(TO DO) Copy each line from the records below in which the word "with" is found.

#### DATA SECTION ####

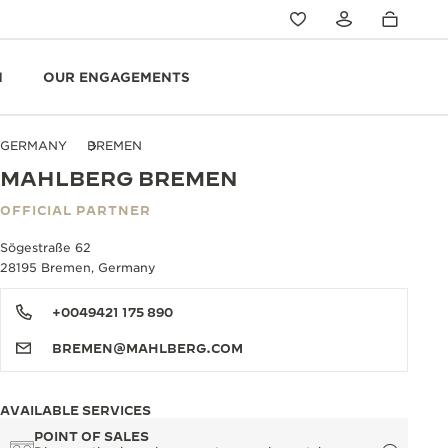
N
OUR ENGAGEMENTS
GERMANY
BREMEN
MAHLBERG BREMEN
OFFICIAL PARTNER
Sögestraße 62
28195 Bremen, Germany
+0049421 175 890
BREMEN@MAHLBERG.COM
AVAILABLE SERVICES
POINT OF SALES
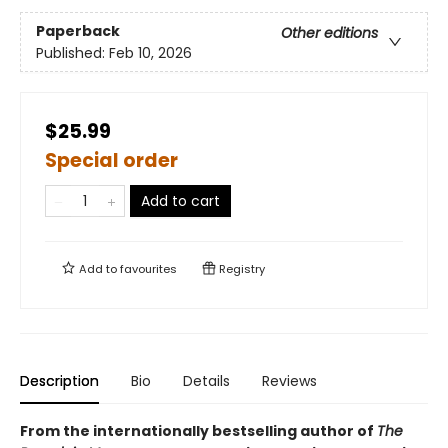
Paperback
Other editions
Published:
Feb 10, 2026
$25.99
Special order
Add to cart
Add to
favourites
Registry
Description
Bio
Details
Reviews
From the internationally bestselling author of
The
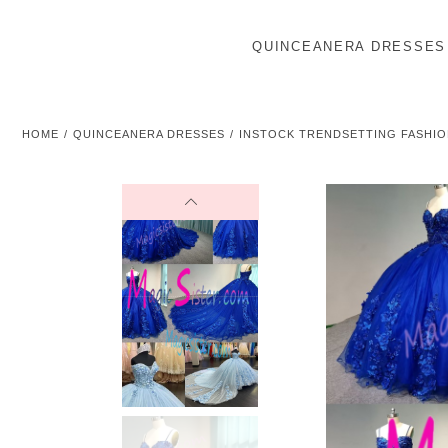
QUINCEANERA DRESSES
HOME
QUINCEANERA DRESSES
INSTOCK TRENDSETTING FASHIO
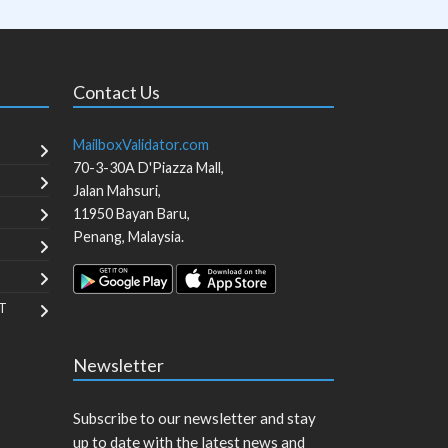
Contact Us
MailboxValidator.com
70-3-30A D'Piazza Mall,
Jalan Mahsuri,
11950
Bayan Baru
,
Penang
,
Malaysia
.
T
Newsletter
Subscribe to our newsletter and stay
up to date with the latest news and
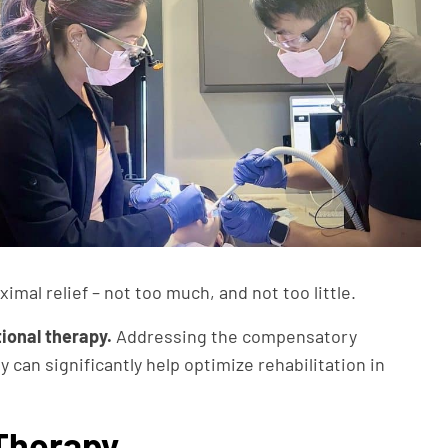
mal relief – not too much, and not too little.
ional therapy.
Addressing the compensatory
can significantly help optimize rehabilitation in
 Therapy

####
#### DATA SECTION ####

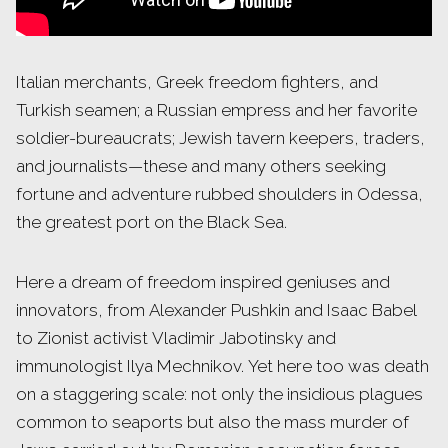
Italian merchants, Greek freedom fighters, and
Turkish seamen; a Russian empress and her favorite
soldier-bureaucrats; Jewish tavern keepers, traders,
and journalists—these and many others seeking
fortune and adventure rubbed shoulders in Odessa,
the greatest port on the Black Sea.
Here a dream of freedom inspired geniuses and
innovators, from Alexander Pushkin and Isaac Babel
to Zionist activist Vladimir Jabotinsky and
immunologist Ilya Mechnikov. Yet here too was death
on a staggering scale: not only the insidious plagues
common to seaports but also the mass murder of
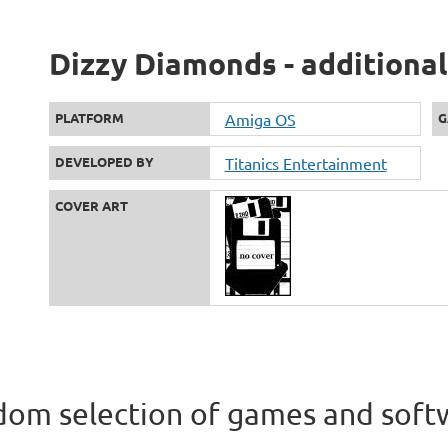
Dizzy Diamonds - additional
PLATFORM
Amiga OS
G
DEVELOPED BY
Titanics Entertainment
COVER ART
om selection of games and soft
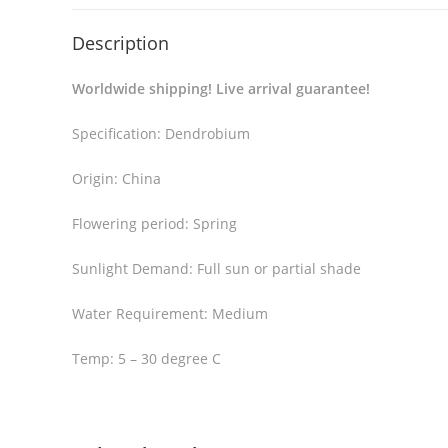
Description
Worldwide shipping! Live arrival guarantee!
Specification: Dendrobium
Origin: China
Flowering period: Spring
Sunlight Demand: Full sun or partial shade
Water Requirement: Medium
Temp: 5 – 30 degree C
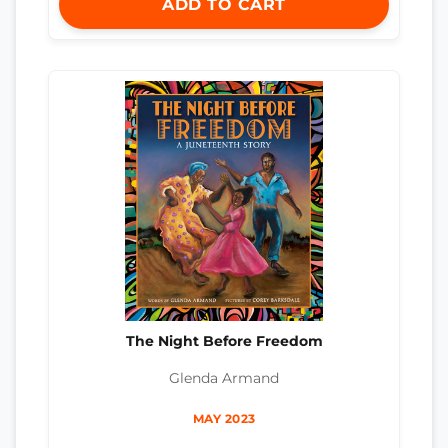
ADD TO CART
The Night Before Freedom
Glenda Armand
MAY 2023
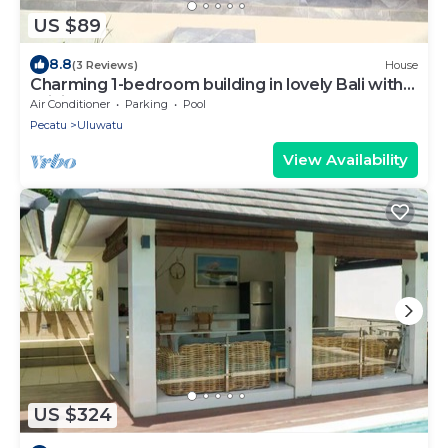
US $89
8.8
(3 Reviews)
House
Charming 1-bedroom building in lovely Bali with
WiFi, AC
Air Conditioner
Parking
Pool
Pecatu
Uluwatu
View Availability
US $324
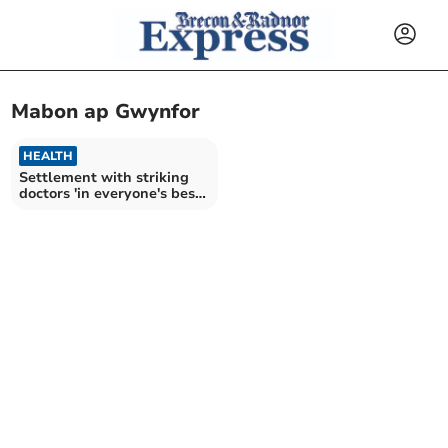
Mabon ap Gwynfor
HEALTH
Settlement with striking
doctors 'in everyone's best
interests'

####

(REPLY TO THE TASK)
up to date with the latest news and
Charming 1-bedroom building in lovely Bali with
Settlement with striking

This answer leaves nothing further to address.